The process of reporting, blocklisting, and releasing a replacement Livepatch takes time. If installing a kernel package update is not possible, it is possible to exclude one or more LSNs by enabling Livepatch with a cutoff date. The cutoff-date configuration option available in the Livepatch client can be used to selectively apply some LSNs to a kernel, and selectively omit one or more newer LSNs. The cutoff-date config option allows users to set a date in the past, and only patches released before this cutoff-date will be applied to the kernel. This will allow users to apply the desired LSNs to the kernel, and omit certain LSNs by date. The following steps outline how this can be accomplished:

1. If the current Livepatch mode in the /var/local/canonical_livepatch_mode file is stop and the Livepatch daemon is not running, we cannot make any configuration changes.
2. Set the Livepatch mode to no-apply using sudo bash -c 'echo -n no-apply > /var/local/canonical_livepatch_mode'
3. Run sudo snap restart canonical-livepatch. This should enable the Livepatch daemon. The daemon will refresh patch information but never apply the patch to the kernel in this mode.

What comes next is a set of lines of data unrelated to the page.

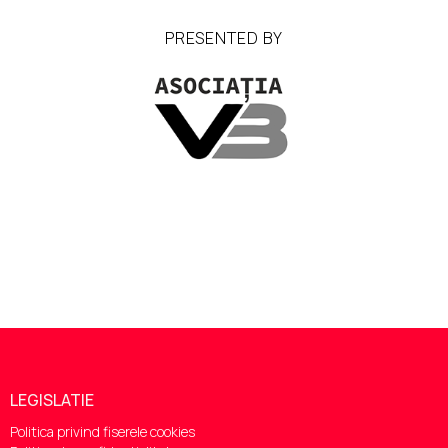
PRESENTED BY
LEGISLATIE
Politica privind fiserele cookies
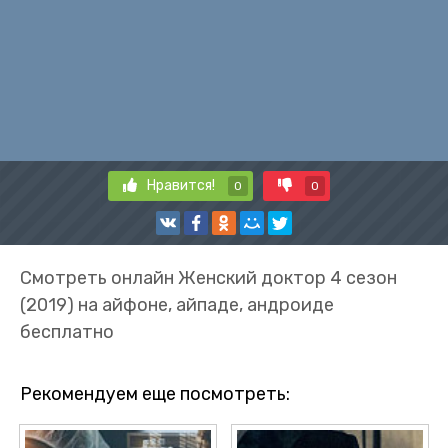
Нравится!
0
0
Смотреть онлайн Женский доктор 4 сезон
(2019) на айфоне, айпаде, андроиде
бесплатно
Рекомендуем еще посмотреть:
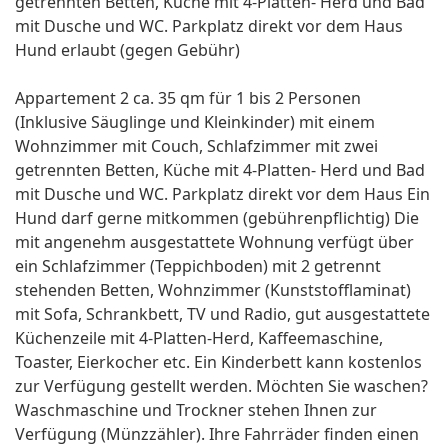
getrennten Betten, Küche mit 4-Platten- Herd und Bad
mit Dusche und WC. Parkplatz direkt vor dem Haus
Hund erlaubt (gegen Gebühr)
Appartement 2 ca. 35 qm für 1 bis 2 Personen
(Inklusive Säuglinge und Kleinkinder) mit einem
Wohnzimmer mit Couch, Schlafzimmer mit zwei
getrennten Betten, Küche mit 4-Platten- Herd und Bad
mit Dusche und WC. Parkplatz direkt vor dem Haus Ein
Hund darf gerne mitkommen (gebührenpflichtig) Die
mit angenehm ausgestattete Wohnung verfügt über
ein Schlafzimmer (Teppichboden) mit 2 getrennt
stehenden Betten, Wohnzimmer (Kunststofflaminat)
mit Sofa, Schrankbett, TV und Radio, gut ausgestattete
Küchenzeile mit 4-Platten-Herd, Kaffeemaschine,
Toaster, Eierkocher etc. Ein Kinderbett kann kostenlos
zur Verfügung gestellt werden. Möchten Sie waschen?
Waschmaschine und Trockner stehen Ihnen zur
Verfügung (Münzzähler). Ihre Fahrräder finden einen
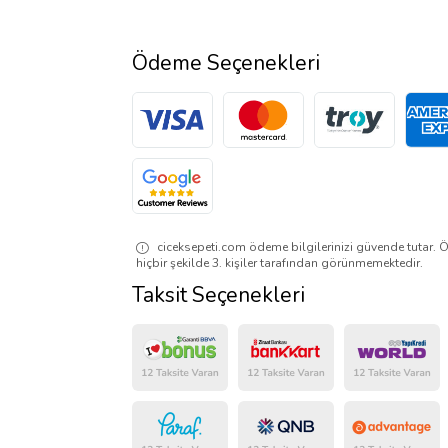
Ödeme Seçenekleri
ciceksepeti.com ödeme bilgilerinizi güvende tutar. Ö
hiçbir şekilde 3. kişiler tarafından görünmemektedir.
Taksit Seçenekleri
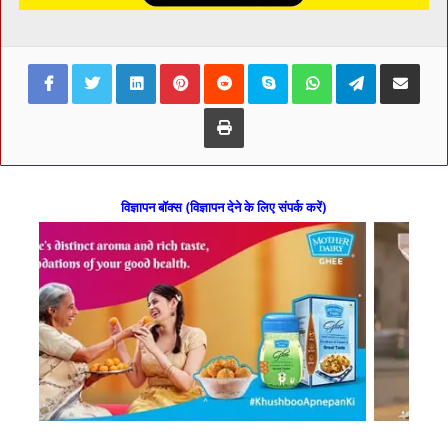
Facebook
Twitter
LinkedIn
Pinterest
Reddit
Skype
WhatsApp
Telegram
Share via Ema
Print
विज्ञापन बॉक्स (विज्ञापन देने के लिए संपर्क करें)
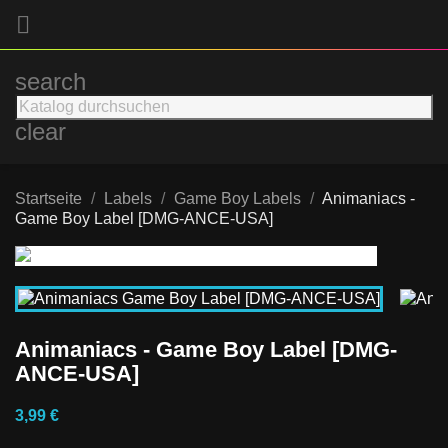

search
clear
Startseite
Labels
Game Boy Labels
Animaniacs -
Game Boy Label [DMG-ANCE-USA]
Animaniacs - Game Boy Label [DMG-
ANCE-USA]
3,99 €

4. Once the daemon is enabled, set the cutoff-date configuration option to a date before the faulty patch was released. For example, sudo canonical-livepatch config cutoff-date=2024-01-01T01:00:00Z. The release date for the problematic LSN can be found here.
5. Set the Livepatch mode to normal or delete the Livepatch mode file.
6. Run sudo snap restart canonical-livepatch. This should enable the full operation of the Livepatch daemon. The daemon will get the most recent stable patch version due to the cutoff-date config option and apply it to the running kernel.

This process improves kernel security until a new and stable Livepatch is released for the kernel, at which point the cutoff-date configuration option can be disabled or changed to get the most recent Livepatch.